A) Western blot analysis (anti HIV-1 capsid, p24) of cell and virion lysates following transfection of cells with WT and Vpu deleted (delVpu) proviral plasmids, alone (none) or in combination with 50 ng of the indicated unmanipulated or mutant hu-tetherin-HA expression plasmids. B) Infectious virion yield, measured as in Fig. 1, following transfection of cells with WT and delVpu proviral plasmids, with varying amounts of the indicated mutant tetherin-HA expression plasmids.

Figure 6. A tetherin mutant that is resistant to antagonism by Vpu is also resistant to surface downregulation by Vpu.

A) 293T cells stably expressing either WT or mutant (delGI/T45I) hu-tetherin were infected with VSV-G pseudotyped HIV-1(WT) or HIV-1(delVpu) variants that carried Cerulean-FP (CFP, green), as indicated. Cells were fixed but not permeabilized in order to confine tetherin-HA staining to surface expressed protein (red). B) Cells were scored visually for the presence (tetherin +) or absence (tetherin −) of intense tetherin-HA staining on the cell's surface (see examples in panel (A)). Greater than 95% of the uninfected WT or delGI/T45I hu-tetherin-HA expressing cells exhibited intense surface tetherin-HA expression.
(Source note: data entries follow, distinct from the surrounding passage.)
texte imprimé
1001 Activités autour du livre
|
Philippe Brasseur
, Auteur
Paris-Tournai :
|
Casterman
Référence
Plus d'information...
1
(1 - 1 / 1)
At least seventy individual CFP-positive infected cells were evaluated for surface tetherin-HA expression each experimental condition.

Figure 7. Positive selection in primate tetherin sequences.
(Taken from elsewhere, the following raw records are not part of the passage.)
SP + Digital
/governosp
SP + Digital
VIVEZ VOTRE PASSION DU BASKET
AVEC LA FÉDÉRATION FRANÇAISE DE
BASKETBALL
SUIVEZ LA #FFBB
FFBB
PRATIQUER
A diagram representing the various domains of the tetherin protein is shown, below plots of the dN/dS ratio (upper plot) and the Bayes factor for dN>dS (lower plot) at each codon in an alignment of primate tetherin coding sequences. Sequences from human, chimpanzee, gorilla, gibbon, African green monkey, pigtail macaque (2 variants), rhesus macaque (4 variants), long tail macaque (2 variants), sooty mangabey (2 variants), and marmoset were used in the analysis (see Fig. S2 for the codon alignment). Also indicated are residues in hu-tetherin that contribute to HIV-1 Vpu sensitivity.